Je sors de la douche. J’écoute la radio et tombe sur Luc Chatel. Pour un peu, j’aurais cru entendre le nouveau porte-parole du gouvernement. C’est normal, le journaliste qui remplace Apathie l’entretien sur le marronnier estival : l’insécurité.

Pour ceux qui ne savent pas ce que signifie un marronnier en terme journalistique, il s’agit des dossiers ou articles redondants, que nous ressortent une fois par an les magazines hebdomadaires d’information. Une fois passée : le festival de Cannes, Rolland Garros et le Tour de France.

Si si …vous en avez forcément lu : la Franc-maçonnerie ; le prix de l’immobilier chez vous ; les adolescents et leur mode vestimentaire ; vos impôts en 2010 ; Immigration : ce qu’on vous cache.. etc… C’est le truc qu’on fait semblant de lire à la plage et qui vous tombe des mains à peine arrivé à la fin du premier paragraphe.

C’est pratique lorsque l’actualité n’est pas épaisse. Le lecteur à l’air intelligent de lire l’actu à la plage et le magazine fait son beurre.

D’ailleurs de nombreux bloggeurs font la même chose. J’en connais. Eux-mêmes s’adonnent au couplet irrésistible de l’insécurité. Le thème est très tendance. C’est super simple et ça maintient leur blog haut placé dans les moteurs de recherche. 
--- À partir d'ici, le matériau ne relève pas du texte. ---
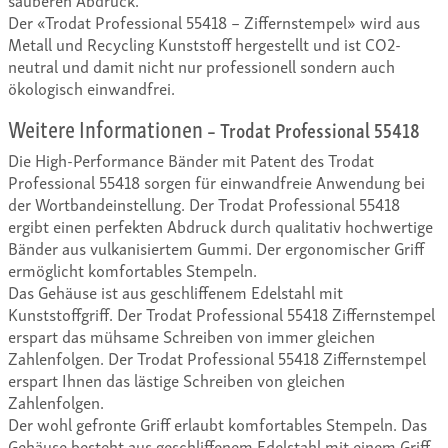
Der «Trodat Professional 55418 – Ziffernstempel» wird aus
Metall und Recycling Kunststoff hergestellt und ist CO2-
neutral und damit nicht nur professionell sondern auch
ökologisch einwandfrei.
Weitere Informationen
– Trodat Professional 55418
Die High-Performance Bänder mit Patent des Trodat
Professional 55418 sorgen für einwandfreie Anwendung bei
der Wortbandeinstellung. Der Trodat Professional 55418
ergibt einen perfekten Abdruck durch qualitativ hochwertige
Bänder aus vulkanisiertem Gummi. Der ergonomischer Griff
ermöglicht komfortables Stempeln.
Das Gehäuse ist aus geschliffenem Edelstahl mit
Kunststoffgriff. Der Trodat Professional 55418 Ziffernstempel
erspart das mühsame Schreiben von immer gleichen
Zahlenfolgen. Der Trodat Professional 55418 Ziffernstempel
erspart Ihnen das lästige Schreiben von gleichen
Zahlenfolgen.
Der wohl gefronte Griff erlaubt komfortables Stempeln. Das
Gehäuse besteht aus geschliffenem Edelstahl mit einem Griff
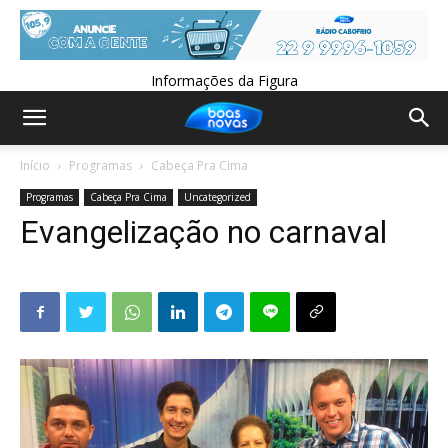
Informações da Figura
Início
Programas
Cabeça Pra Cima
Programas
Cabeça Pra Cima
Uncategorized
Evangelização no carnaval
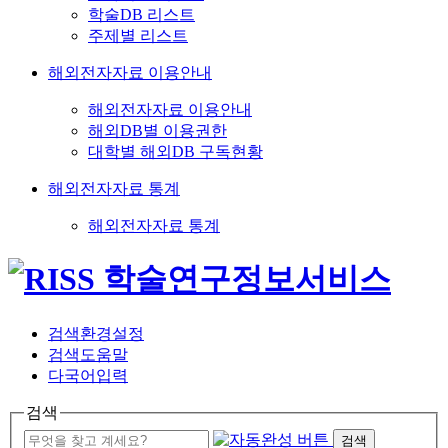
학술DB 리스트
주제별 리스트
해외전자자료 이용안내
해외전자자료 이용안내
해외DB별 이용권한
대학별 해외DB 구독현황
해외전자자료 통계
해외전자자료 통계
검색환경설정
검색도움말
다국어입력
검색
검색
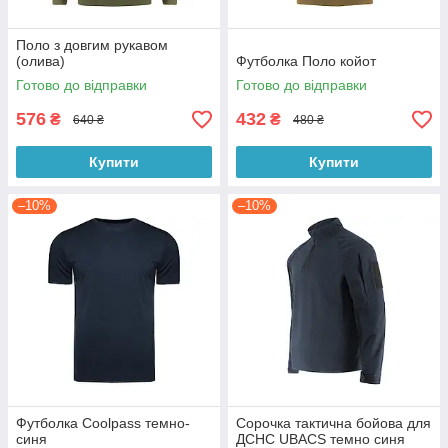
Поло з довгим рукавом
(олива)
Футболка Поло койот
Готово до відправки
Готово до відправки
576
432
₴
₴
640 ₴
480 ₴
Купити
Купити
–10%
–10%
Футболка Coolpass темно-
Сорочка тактична бойова для
синя
ДСНС UBACS темно синя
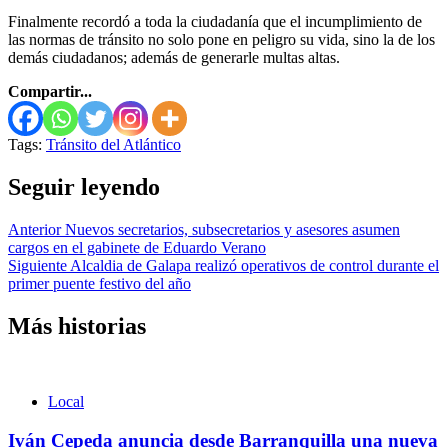
Finalmente recordó a toda la ciudadanía que el incumplimiento de
las normas de tránsito no solo pone en peligro su vida, sino la de los
demás ciudadanos; además de generarle multas altas.
Compartir...
Tags:
Tránsito del Atlántico
Seguir leyendo
Anterior
Nuevos secretarios, subsecretarios y asesores asumen
cargos en el gabinete de Eduardo Verano
Siguiente
Alcaldia de Galapa realizó operativos de control durante el
primer puente festivo del año
Más historias
Local
Iván Cepeda anuncia desde Barranquilla una nueva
Il suffit de lire le Parisien en ligne et hop , on y trouve matière : la petite vieille agressée ; la dingue qui trucide ses huit enfants et les enterre dans son jardin tandis que son mari n’y voit que goutte ; le vieux séquestré dans son garage par l’ancienne gouvernante devenue un temps sa maîtresse ; le suicidé au gaz qui fait exploser son quartier ; le mec qu’on a poussé sur sous une rame du RER ; le type qui se défenestre avec sa môme ; un conflit entre deux quidams qui finit par un coup de couteau et un remorquage spectaculaire en hélicoptère du blessé et.. tenez-vous bien, tout ceci se passe en plein cœur de la capitale !! ; un braqueur qui vise le ventre d’une femme enceinte ; la baigneuse violée sur la plage ; l’agression de deux flics dans le Sud et d’une infirmière psychiatrique dans le Nord ; les braquages successifs d’un même bureau de tabac en six mois ; le type excédé par les pétards qui tue un môme ; le gros chien de merde qui bouffe le bras d’un bébé. C’est année, on a même eu droit aux deux Bonnes Sœurs expulsées par leur congrégation, d’une maison qu’elles occupaient depuis 40 ans.

A ce moment-là, il faut vous IN-DI-GNER ; c’est super important. Sinon, vous n’êtes pas crédible et on aura tôt fait de vous prendre pour un humoriste. Ecrivez quelque chose d’assez simpliste. Utilisez la règle d’M6 : pas plus de 300 mots des plus fréquents. Exclamez-vous : « Mais où va le monde ? » « Que fait la police ? » Dénoncez la clémence des juges. Evoquez Mai 68. Laissez entendre que les assistantes sociales sont toutes gauchistes.

Accolez-y les termes de racaille, de voisinage bruyant, les adjectifs de laxiste, d’angoisse, de criminalité. Demandez-vous pourquoi on relâche cette racaille pourrie ? Énoncez des thèses et exprimez des poncifs. Parlez d’insécurité. Dites qu’il n’y a plus de respect. Argumentez en citant quelques chiffres que personne n’ira vérifier et qui démontrent, preuve à l’appui, que nos prisons sont peuplées par des populations d’origine maghrébine. Appuyez-vous sur Zemmour et Finkielkraut qui auront toujours une longueur d’avance sur vous. Faites de jolies associations : Islam-Racaille, France-Poubelle, Equipe de Football-Africain.

Trouvez un tritre raccoleur : Insécurité : les choses qu’on vous cache.

Et si vous êtes très en forme, mais seulement si vous êtes très, très en forme : terminez en balançant une vidéo d’Alain Soral. D’abord votre lecteur appréciera cette petite pose visuelle après une éprouvante lecture, tandis que vous lui démontrerez, en toute simplicité et sans tabou, que vous n’êtes pas ennemi de thèses plus extrémistes que les vôtres. Que vous savez leur tendre l’oreille en laissant croire, de façon toute subliminale, qu’elles sont quelques fois porteuses d’autres choses que de quelques conneries crasses.

Et là, vous aurez réussi à pondre votre billet du jour qui tiendra sur une page. Il sera alors temps pour vous, d’aller aux toilettes.